Entscheidungen der Lotto-Fee sind gemein und unappetitlich. Das lernt der gemeine Durchschnittsbürger, wenn er sich an einer staatlichen Geld-Lotterie beteiligt, also einem Verfahren, das nach Ansicht rechtsökonomischer Kritiker vor allem minderbemittelten Menschen ins Portemonnaie greift. Insbesondere jungen Juristen wird schon in Erstsemesterveranstaltungen auch noch die äußerst unappetitliche Seite nähergebracht: Was müssen Schiffbrüchige tun, wenn sie um ihrer Lebensrettung willen glauben, einen ihrer Leidensgenossen schlachten und sein Fleisch und Blut verzehren zu dürfen, ohne bei späterem Landgang wegen der Tötung belangt zu werden?
Die Antwort gibt der berühmte "Mignonette"-Fall, der 1884 als "Regina versus Dudley and Stephens" (14 QBD 273 DC) meist im Zusammenhang mit Notstandsfragen behandelt wird: Im Juli 1884 schnitt der Kapitän der havarierten "Mignonette" dem Schiffsjungen die Kehle durch - am 19. Tag der Seenot. Die spätere Mordanklage in England argumentierte nicht zuletzt damit, dass die Überlebenden nicht das Los darüber gezogen hatten, wen es treffen sollte, sondern sie einen physisch bereits geschwächten Kameraden opferten. Ein Lerneffekt, der sich 130 Jahre später sogar unter nichtvegetarischen Jurastudenten einstellen mag: Entscheidungen durch Los sind in Notlagen sinnvoll, aber doch ziemlich unappetitlich.
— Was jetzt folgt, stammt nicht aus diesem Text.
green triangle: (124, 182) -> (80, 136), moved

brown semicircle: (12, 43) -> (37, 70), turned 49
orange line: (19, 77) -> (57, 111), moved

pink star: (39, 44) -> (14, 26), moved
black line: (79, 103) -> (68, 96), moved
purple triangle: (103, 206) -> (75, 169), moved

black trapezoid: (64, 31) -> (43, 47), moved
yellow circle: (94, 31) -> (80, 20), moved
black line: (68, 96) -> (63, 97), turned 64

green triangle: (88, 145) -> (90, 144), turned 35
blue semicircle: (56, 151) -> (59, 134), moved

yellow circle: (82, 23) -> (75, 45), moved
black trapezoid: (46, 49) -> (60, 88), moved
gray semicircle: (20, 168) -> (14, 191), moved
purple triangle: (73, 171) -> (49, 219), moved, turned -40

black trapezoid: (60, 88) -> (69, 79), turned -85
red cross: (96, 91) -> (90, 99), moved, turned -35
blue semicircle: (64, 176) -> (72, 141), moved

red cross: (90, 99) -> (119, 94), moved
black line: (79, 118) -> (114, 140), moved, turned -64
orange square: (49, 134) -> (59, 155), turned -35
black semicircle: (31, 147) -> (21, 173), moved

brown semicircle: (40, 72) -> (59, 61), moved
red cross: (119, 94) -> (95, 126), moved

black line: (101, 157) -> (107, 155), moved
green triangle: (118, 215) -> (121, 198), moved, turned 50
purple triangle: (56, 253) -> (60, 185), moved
Los-Entscheide nicht nur in Problemlagen
Grundsätzliche Vorbehalte der juristischen Berufe gegen Los-Entscheide und andere zufallsgenerierte Verfahren machen auch Ronen Perry und Tal Z. Zarsky, Juraprofessoren an der Universität von Haifa, in einem schönen Übersichtsartikel aus ("‘May the Odds Be Ever in Your Favor‘: Lotteries in Law"). Ein Strafrichter in New York wurde beispielsweise 1982 aus dem Amt entfernt, weil er in einer kleinen Strafsache durch Münzwurf entschied, ob er dem Angeklagten eine Haftstrafe auferlegen würde.
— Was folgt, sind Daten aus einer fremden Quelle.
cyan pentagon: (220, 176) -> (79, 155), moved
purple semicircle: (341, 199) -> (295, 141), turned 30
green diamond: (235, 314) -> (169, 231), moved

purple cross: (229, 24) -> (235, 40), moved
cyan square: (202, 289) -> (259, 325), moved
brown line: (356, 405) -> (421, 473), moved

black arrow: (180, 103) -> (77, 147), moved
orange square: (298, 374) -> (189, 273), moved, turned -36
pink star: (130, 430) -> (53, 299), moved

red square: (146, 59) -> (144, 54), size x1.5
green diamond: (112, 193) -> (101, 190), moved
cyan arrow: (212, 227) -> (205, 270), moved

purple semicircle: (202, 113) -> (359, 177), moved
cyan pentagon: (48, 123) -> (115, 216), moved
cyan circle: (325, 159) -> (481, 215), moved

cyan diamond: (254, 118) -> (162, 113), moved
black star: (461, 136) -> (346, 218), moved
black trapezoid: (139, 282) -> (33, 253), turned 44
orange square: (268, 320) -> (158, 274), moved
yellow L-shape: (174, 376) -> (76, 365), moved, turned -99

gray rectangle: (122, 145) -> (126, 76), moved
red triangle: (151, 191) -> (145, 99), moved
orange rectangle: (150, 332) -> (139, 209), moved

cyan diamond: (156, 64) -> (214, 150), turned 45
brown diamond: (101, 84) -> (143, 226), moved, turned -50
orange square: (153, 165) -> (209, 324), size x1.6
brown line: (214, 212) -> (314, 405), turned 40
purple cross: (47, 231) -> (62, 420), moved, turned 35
Trotz des allgemeinen Vorbehalts entdecken Perry und Zarsky eine Reihe von juristisch unproblematischen Los-Entscheiden, die vor allem, aber nicht allein der Verteilung von Sonderopfern dienen, etwa der Einberufung von Wehrpflichtigen in Frankreich oder Jury-Mitgliedern den USA, oder der Aufteilung bislang unerschlossener Ressourcen, beispielsweise der Zulosung von Landrechten in den USA des 19. Jahrhunderts. Bei Licht betrachtet fehlt es, so Perry/Zarsky, womöglich weniger an Beispielen für Los-Entscheide als an einer "konsistenten Menge von Rechtfertigungen" für Zufallsverfahren, die es erlaubten, sie zum Beispiel im Bereich der Staatsrechtslehre besser zu behandeln denn als historische Kuriositäten.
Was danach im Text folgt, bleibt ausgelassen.